A report commissioned by the Australian Petroleum Production and Exploration from ACIL Allen Consulting in 2018 found a Bight oil project could create 5000 indirect jobs between 2020 and 2060.
 
It could also create 2000 full time jobs in South Australia and $7 billion in annual tax to both state and Federal governments, it said. 
 
"Sadly, this is a lost economic opportunity for South Australia during a period where the state is pursuing an ambitious 3% growth target," South Australia Chamber of Mines and Energy CEO Rebecca Knol said. 
 
However the drilling campaign has been one of the most contentious in Australia, with large scale protests, paddle outs, petitions in parliament, and even Liberal Party members in ultra-marginal seaside seats like Corangamite signing on against the project.  
 
Protesters have even travelled to the company's annual general meeting in Norway. 
 
 "We welcome this decision and congratulate Equinor for acting responsibly and listening to the views of the Australian people, and following the lead of BP and most recently Karoon in pulling out of exploration in the Bight," Wilderness Society director Peter Owen told Energy News this morning. 
 
Karoon Energy did pull out recently but the company has been focussed on its offshore projects in Brazil and Peru with little to no work in the Bight for a long time.
 
Chairman Bruce Phillips said at its December AGM the company had not found a farminee and decided to abandon the permit, though it had hoped a Stromlo-1 success could go some way to making its own EPP46 commerically viable.

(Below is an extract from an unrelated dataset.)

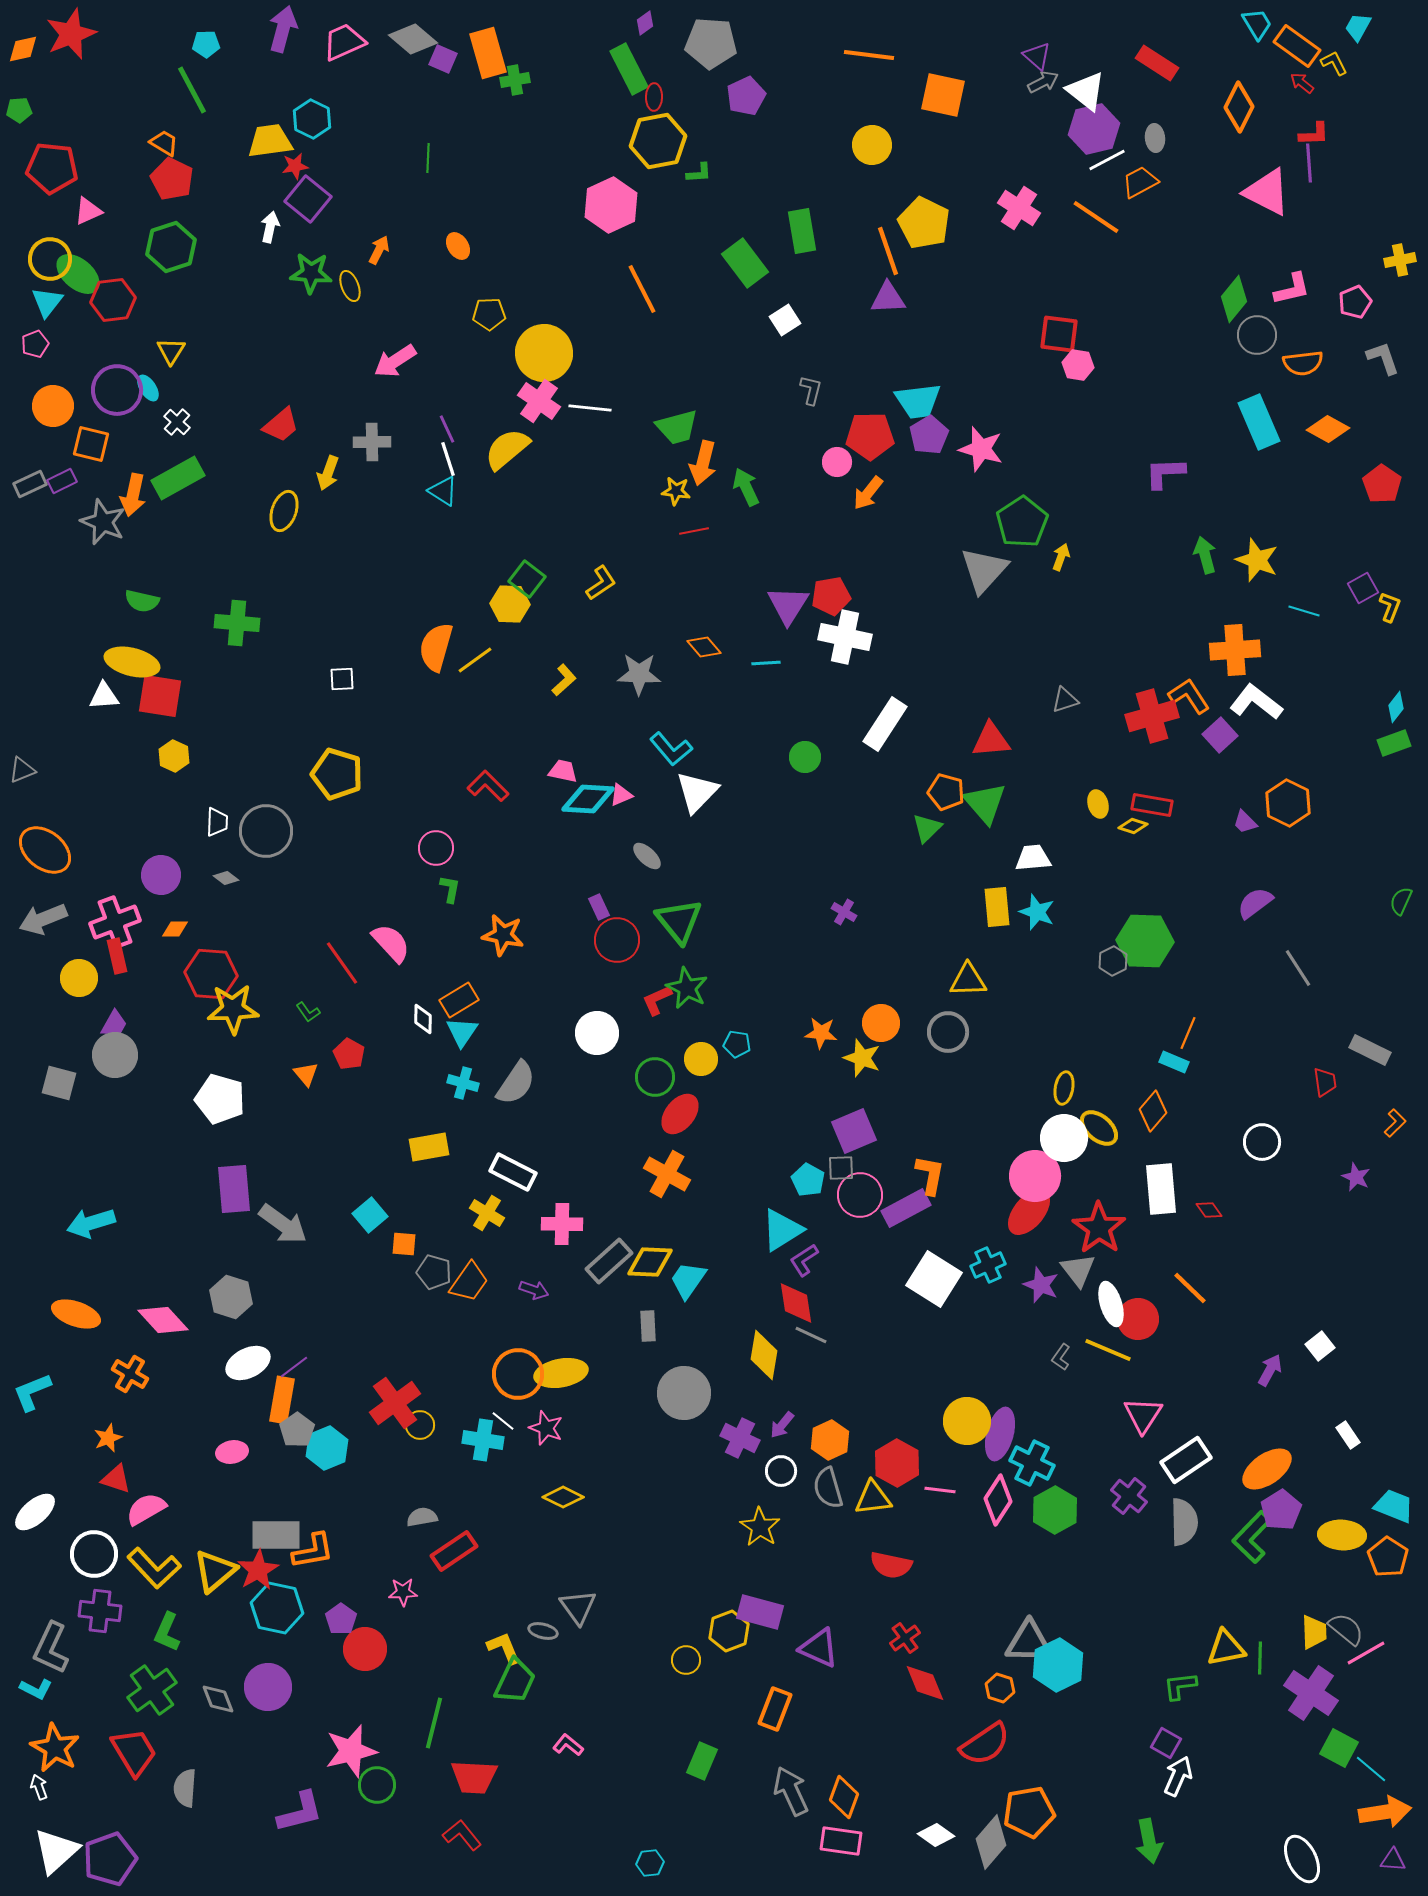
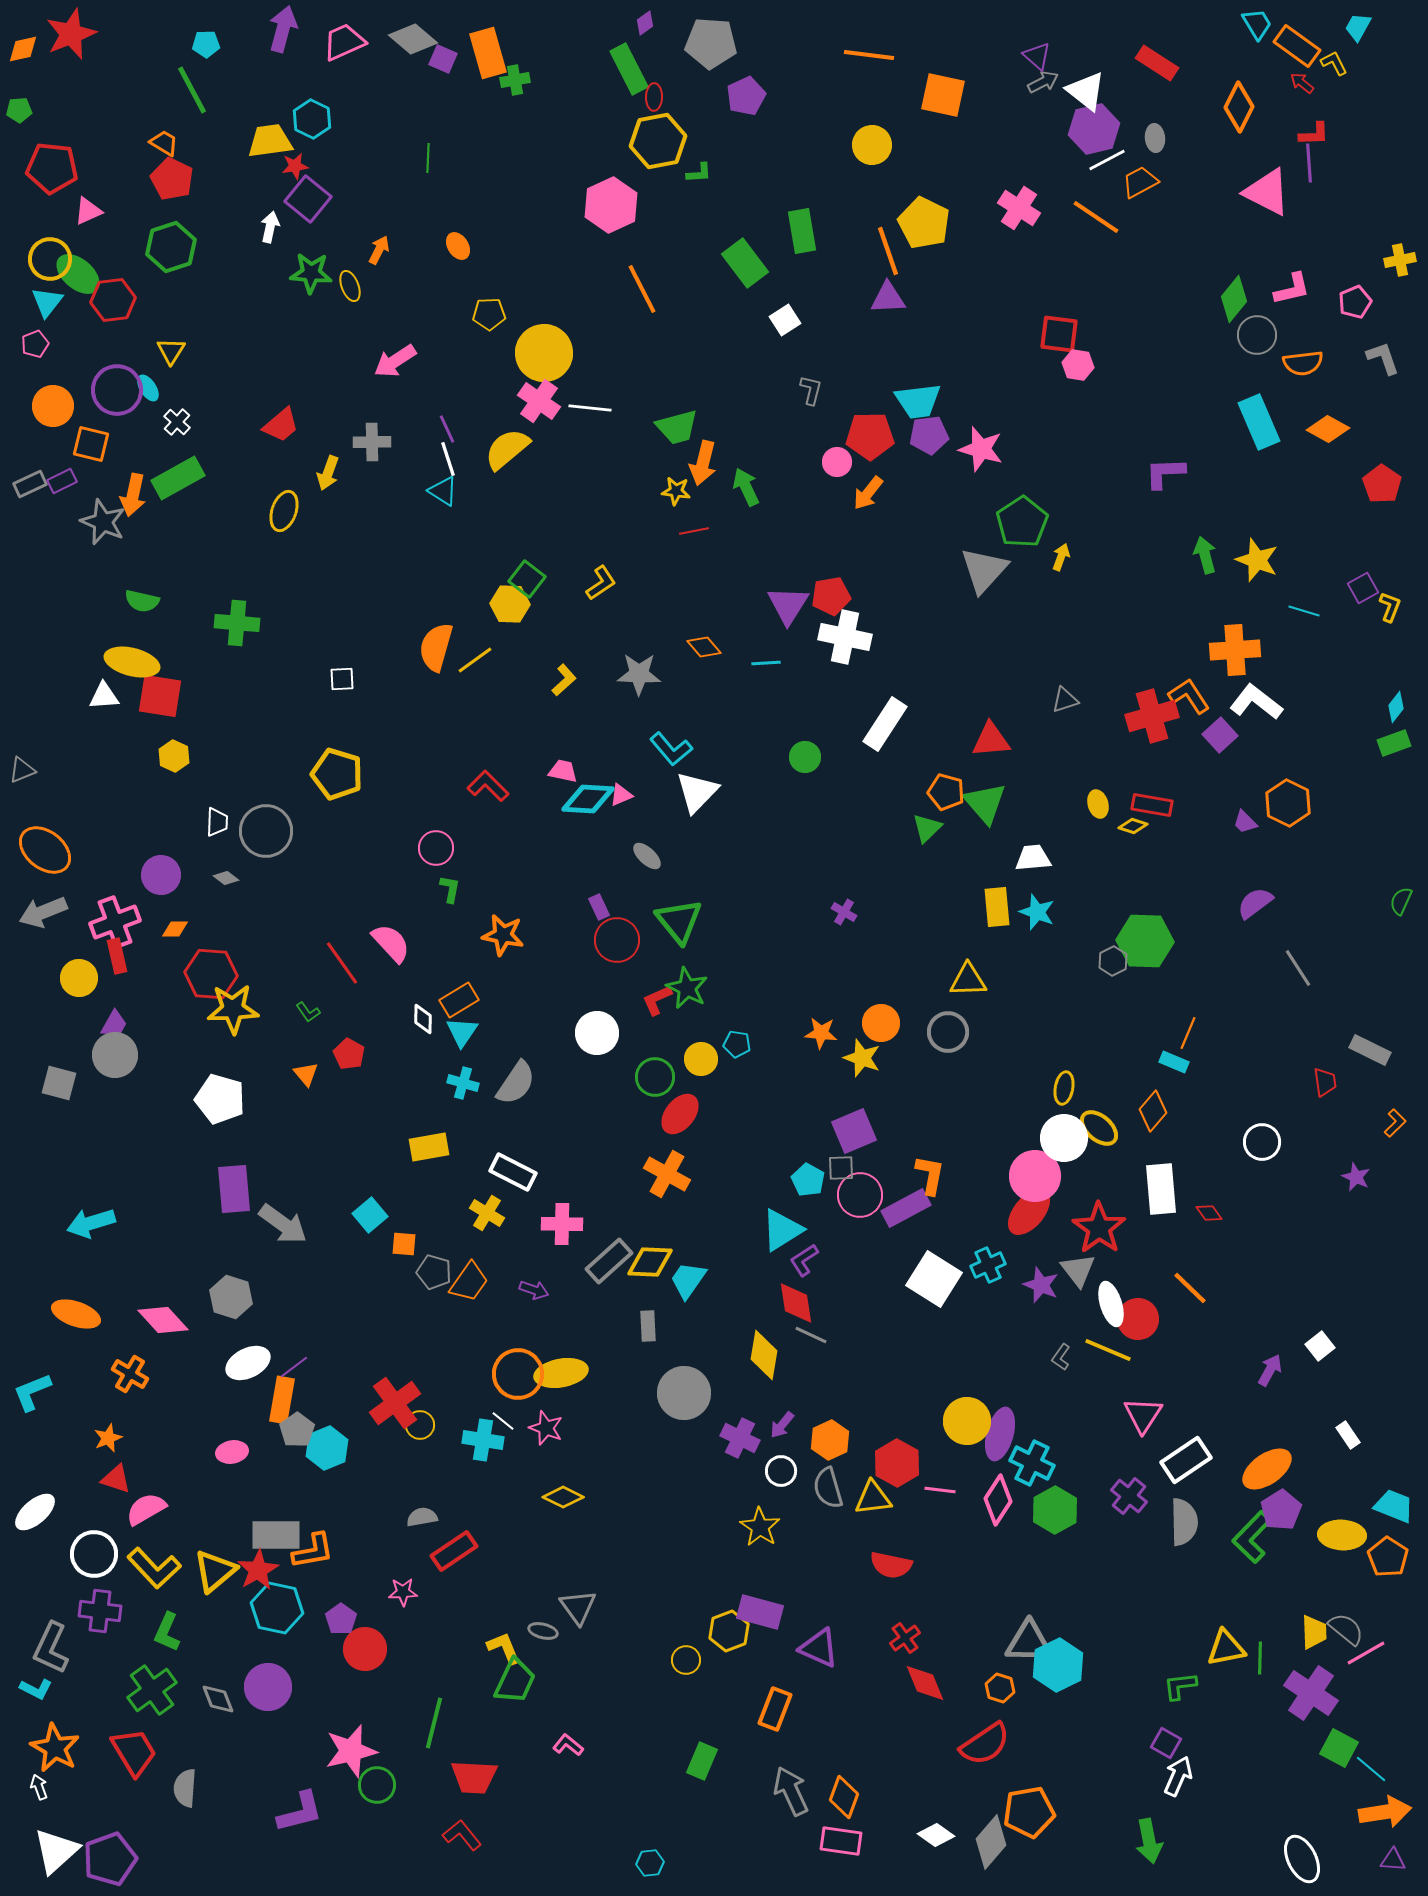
purple pentagon at (929, 435): rotated 24 degrees clockwise
gray arrow at (43, 919): moved 7 px up
red diamond at (1209, 1210): moved 3 px down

Its work program mandated a well before Octoner 2021 at a cost of A$115 million. 
 
"We have also listened to our broader stakeholder groups and have initiated actions to relinquish EPP46 in the Great Australian Bight," he said then. 
 
"There's no doubt, this has been one of the largest opposition movements in the history of drilling in the bight, obviously the approval of the environment plan is now being challenged in the federal court; Equinor must be aware that this is not supported by the majority of Australia, this is the wrong time in history," Owen continued. 
 
The Wilderness Society took the National Offshore Petroleum Safety and Environmental Management Authority to the Federal Court early this year arguing it did not consult enough stakeholders.  
 
NOPSEMA conditionally approved Equinor's proposal in December last year to drill for about 60 days between November and April in either 2020-21 or 2021-22.  
 
The EP received a record 30,000-plus submissions from the public since last year when a draft proposal was first made available. 
 
CEO of Adelaide-based consultancy EnergyQuest Dr Graeme Bethune has suggested the lack of commerciality could be down to Equinor's new carbon targets and including Scope 3 emissions in emissions reduction targets.
 
"Carbon costs are starting to bite and the European companies appear to be setting higher hurdles for oil projects than gas," he told Energy News this morning, citing OMV's decision to pull out of the Tui field in New Zealand given its shift away from emissions-intensive oil as another example.
 
"This is another example of the influence of the EU on investment globally, similarly to the EIB and Swedish Central Bank decisions," he said.